__Try it__: Answer with the number of lines in the records that contain "Faca" and with nothing else.

__Records for processing__:
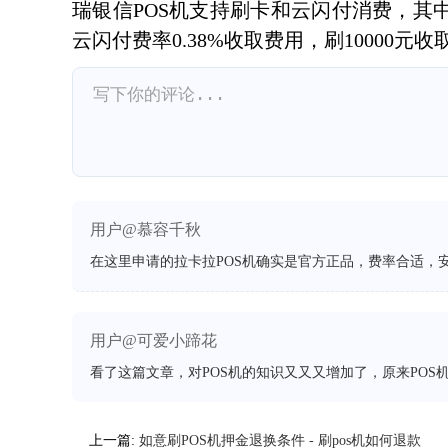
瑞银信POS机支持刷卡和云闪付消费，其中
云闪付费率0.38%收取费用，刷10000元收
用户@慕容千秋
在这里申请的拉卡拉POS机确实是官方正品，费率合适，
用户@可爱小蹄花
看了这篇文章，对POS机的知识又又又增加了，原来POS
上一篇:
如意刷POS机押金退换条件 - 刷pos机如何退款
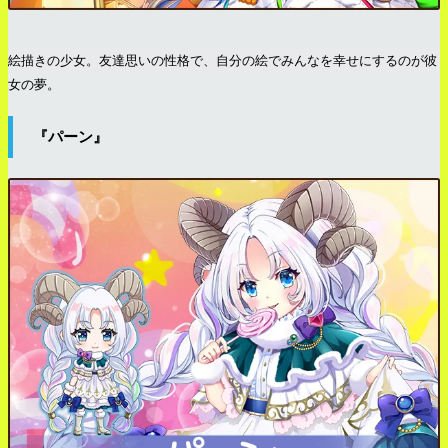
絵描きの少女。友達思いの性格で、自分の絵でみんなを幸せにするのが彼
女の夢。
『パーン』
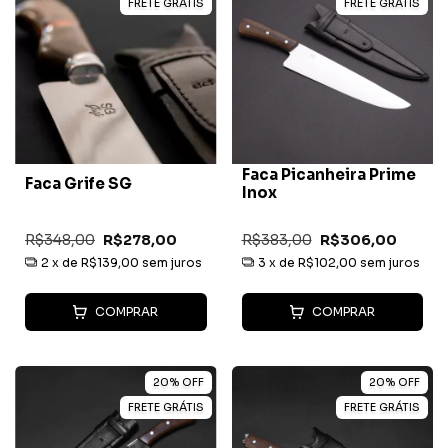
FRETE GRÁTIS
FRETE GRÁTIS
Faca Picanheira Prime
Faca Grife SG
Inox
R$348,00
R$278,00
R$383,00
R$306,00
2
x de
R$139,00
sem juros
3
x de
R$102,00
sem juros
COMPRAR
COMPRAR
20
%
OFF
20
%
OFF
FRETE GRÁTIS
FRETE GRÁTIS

---

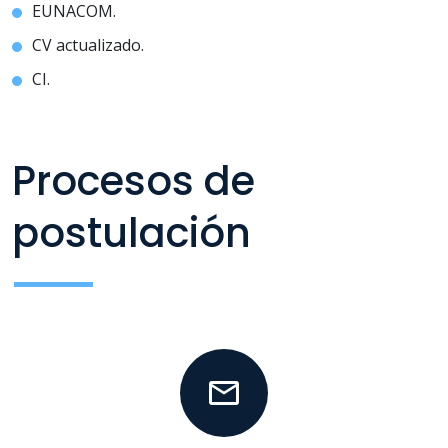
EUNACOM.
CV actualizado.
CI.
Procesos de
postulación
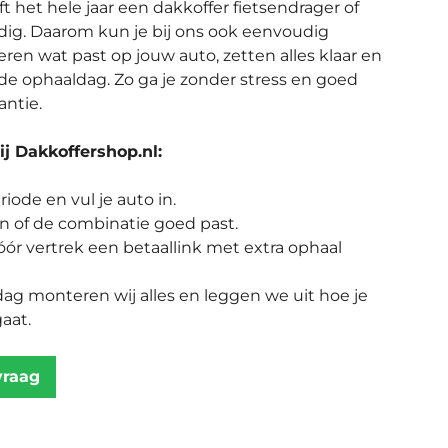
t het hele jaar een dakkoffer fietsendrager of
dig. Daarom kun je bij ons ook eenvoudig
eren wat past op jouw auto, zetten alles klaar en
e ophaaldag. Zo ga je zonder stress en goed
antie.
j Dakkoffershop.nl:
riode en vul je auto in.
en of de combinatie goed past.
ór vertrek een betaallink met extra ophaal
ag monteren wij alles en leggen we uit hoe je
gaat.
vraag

...

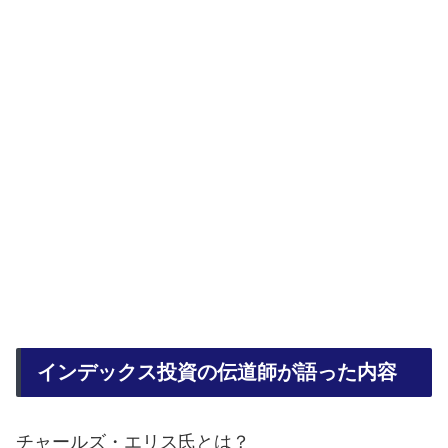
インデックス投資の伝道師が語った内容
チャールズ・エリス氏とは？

__Task result__: 2